Novo filme dirigido, roteirizado e produzido, por Jordan Peele (sim, o cara fez tudo) traz uma trama bem estruturada, suspense digno e flutuação entre gêneros.
Sinopse: Os moradores de uma solitária ravina no interior da Califórnia testemunham uma descoberta misteriosa e assustadora.Sendo bem sincero, essa sinopse é perfeita para o filme.
Peele, diretor de “Nós” e “Corra!” – que gosta muito do acento de exclamação, por sinal – acerta mais uma vez (com ressalvas). Com um roteiro bem estruturado, diretor não só trouxe um tom singular, como soube usar muito bem diferentes gêneros na mesma produção. Algo muito similar a Parasita (2019). Os gêneros passam de terror para comédia de forma bem natural, sem ser esquisito ao público. Por vezes você gargalhará e em outras ficará instigado com os nervos à flor da pele.
Outra questão é justamente ao tipo de divulgação do filme. Embora o currículo de Peele tenda mais para o terror, dessa vez, temos uma película muito mais leve, mesmo com tensão em muitos pontos.
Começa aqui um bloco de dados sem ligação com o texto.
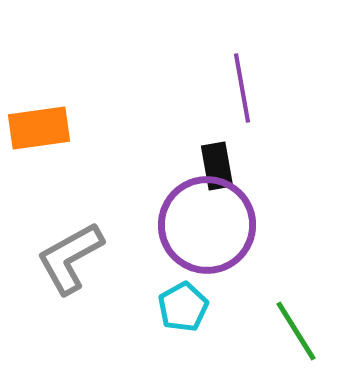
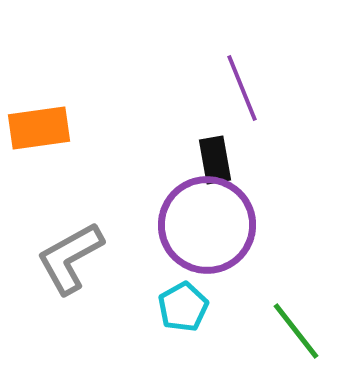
purple line: rotated 12 degrees counterclockwise
black rectangle: moved 2 px left, 6 px up
green line: rotated 6 degrees counterclockwise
Temos western, horror cósmico, ficção-científica, drama (e dos bons), comédia, terror, suspense… muitos gêneros distintos, mas harmónicos. Dou parabéns a ele por conseguir ministrar tão bem tantas composições.
A fotografia é bonita, entretanto não cresce aos olhos. Apesar da injusta comparação, Ataque dos Cães (2021) consta com uma fotografia similar, contudo mais exuberante. Isso não é demérito, só temos uma régua muito alta atualmente. Eles conseguiram fazer funcionar, apesar dos inúmeros obstáculos, e a paisagem parece bem crível. Arrisco afirmar ter um trabalhos de efeitos especiais no ambiente para maximizar o resultado obtido, mas sem provas concretas, infelizmente.
Na questão dos atores, todos estão muito bem. Mesmo sabendo do poder de Peele em extrair o melhor deles, tenho total convicção que ele nem deve ter se preocupado nesse sentido. Daniel Kaluuya de Corra! (2017), retorna para mais uma parceria com o diretor, entregando, novamente, um trabalho emotivo e sólido. Temos também, Brandon Perea (The OA, 2016-2019), mostrando ser um bom ator, tanto para comédia quanto drama. Mas a estrelinha brilhante vai para Keke Palmer (As Golpistas, 2019) e sua personagem extremamente cativante e cheia de energia.
Esses três compõem o elenco principal magistralmente. A interação entre eles é tão natural a ponto de lhe fazer pensar em pessoas próximas a ti. O irmão, a pessoa antipática que virou amiga, o sofredor de relacionamentos amorosos, o tímido, a extrovertida além da conta e por aí vai. OJ (Daniel) e Emerald (Keke) formam os irmãos Haywood. OJ é uma pessoa tímida, mas à vontade cercado por seus cavalos em sua fazenda. Emerald é faladeira, cheia de gírias, malandra e sonha com o estrelato. Angel Torres (Brandon) é um simples vendedor de loja, do qual terá sua vida mudada completamente por conta dos irmãos.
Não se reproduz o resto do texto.